Data set A: 4 * 1,000,000 in size (<5 minutes)
Data set B: 8 * 477,613 in size (very slow)
The model below is used for both data sets:
model.dl = h2o.deeplearning(x = x, training_frame = data.hex, autoencoder = TRUE, activation = "Tanh", hidden = c(25,25,25), variable_importances = TRUE)
The memory of the H2O cluster is 15GB for both data sets. The same computer is used (OS X 10.14.6, 16 GB memory). Below is some information about the versions of H2O and R.
H2O cluster version: 3.30.0.1
H2O cluster total nodes: 1
H2O cluster total memory: 15.00 GB
H2O cluster total cores: 16
H2O cluster allowed cores: 16
H2O cluster healthy: TRUE
R Version: R version 3.6.3 (2020-02-29)
Please let me know if there is any other information I can provide to get this issue resolved.

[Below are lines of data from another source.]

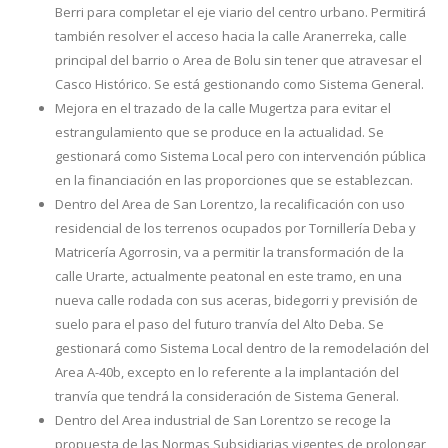
Berri para completar el eje viario del centro urbano. Permitirá
también resolver el acceso hacia la calle Aranerreka, calle
principal del barrio o Area de Bolu sin tener que atravesar el
Casco Histórico. Se está gestionando como Sistema General.
Mejora en el trazado de la calle Mugertza para evitar el
estrangulamiento que se produce en la actualidad. Se
gestionará como Sistema Local pero con intervención pública
en la financiación en las proporciones que se establezcan.
Dentro del Area de San Lorentzo, la recalificación con uso
residencial de los terrenos ocupados por Tornillería Deba y
Matricería Agorrosin, va a permitir la transformación de la
calle Urarte, actualmente peatonal en este tramo, en una
nueva calle rodada con sus aceras, bidegorri y previsión de
suelo para el paso del futuro tranvía del Alto Deba. Se
gestionará como Sistema Local dentro de la remodelación del
Area A-40b, excepto en lo referente a la implantación del
tranvía que tendrá la consideración de Sistema General.
Dentro del Area industrial de San Lorentzo se recoge la
propuesta de las Normas Subsidiarias vigentes de prolongar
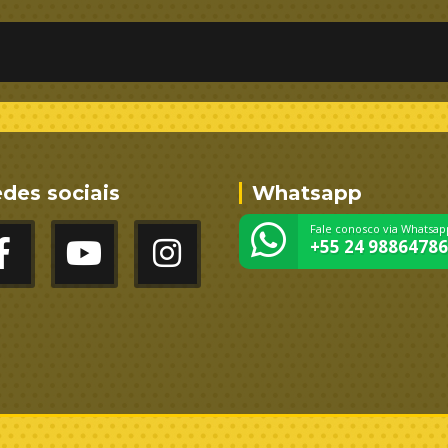
des sociais
Whatsapp
Fale conosco via Whatsap
+55 24 9886478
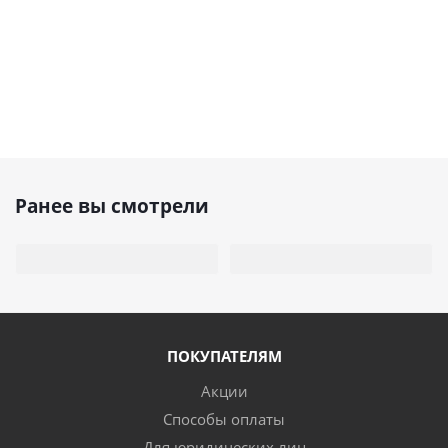
Ранее вы смотрели
ПОКУПАТЕЛЯМ
Акции
Способы оплаты
Для юридических лиц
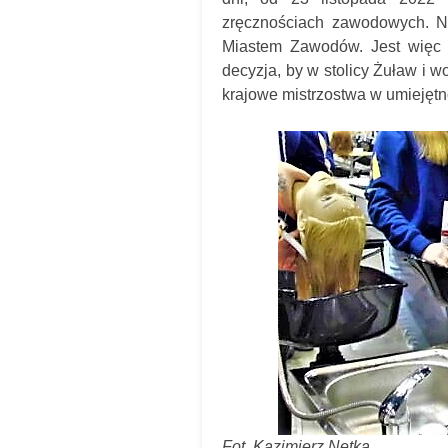
zręcznościach zawodowych. N
Miastem Zawodów. Jest więc r
decyzja, by w stolicy Żuław i
krajowe mistrzostwa w umiejęt
Fot. Kazimierz Netka.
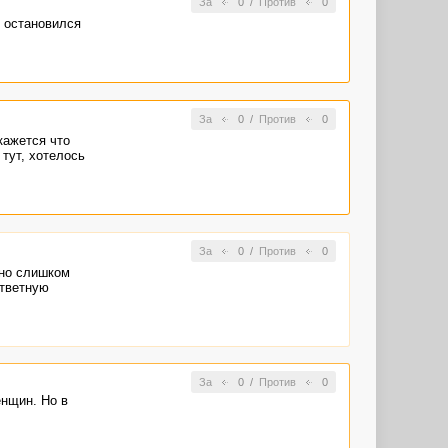
За
0
/
Против
0
р остановился
За
0
/
Против
0
кажется что
 тут, хотелось
За
0
/
Против
0
 но слишком
ответную
За
0
/
Против
0
енщин. Но в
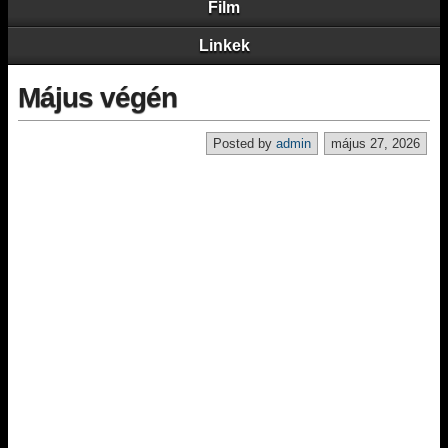
Film
Linkek
Május végén
Posted by
admin
május 27, 2026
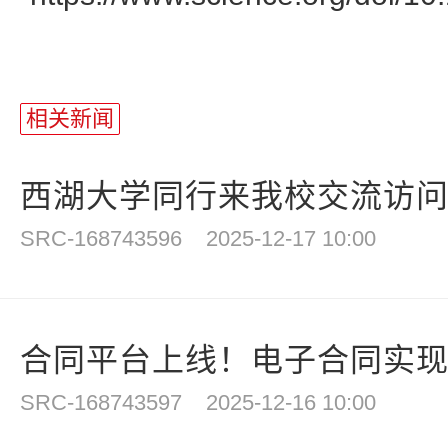
相关新闻
西湖大学同行来我校交流访
SRC-168743596
2025-12-17 10:00
合同平台上线！电子合同实现“
SRC-168743597
2025-12-16 10:00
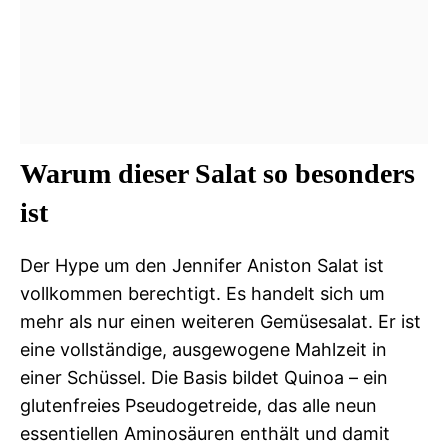
Warum dieser Salat so besonders
ist
Der Hype um den Jennifer Aniston Salat ist
vollkommen berechtigt. Es handelt sich um
mehr als nur einen weiteren Gemüsesalat. Er ist
eine vollständige, ausgewogene Mahlzeit in
einer Schüssel. Die Basis bildet Quinoa – ein
glutenfreies Pseudogetreide, das alle neun
essentiellen Aminosäuren enthält und damit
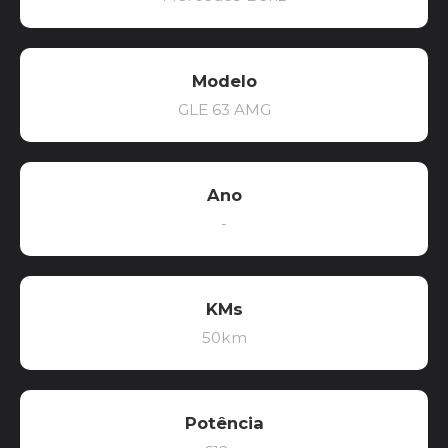
Modelo
GLE 63 AMG
Ano
-
KMs
50km
Potência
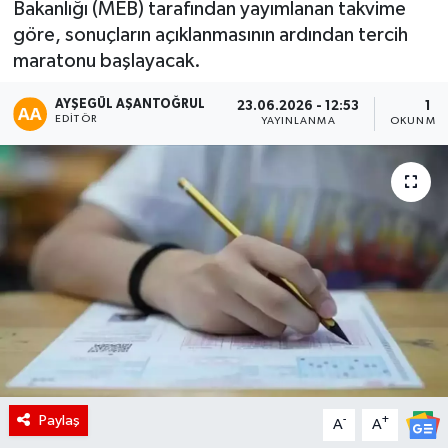
Bakanlığı (MEB) tarafından yayımlanan takvime
göre, sonuçların açıklanmasının ardından tercih
maratonu başlayacak.
AYŞEGÜL AŞANTOĞRUL
23.06.2026 - 12:53
1 D
EDITÖR
YAYINLANMA
OKUNMA 
Paylaş
-
+
A
A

This problem has been resolved.
The problem is that there are a lot more columns for data set B after one-hot-encoding during the model run. Please see below.
Data set A:
There are 4 categorical features. The number of unique values for these categorical features is 12, 14, 25, and 10, respectively.
Data set B:
There are 7 categorical features and 1 numerical feature. The number of unique values for the categorical features is 17, 49, 52, 85, 5032 (!), 18445 (!!) and 392124 (!!!), respectively. This explains why it's so slow.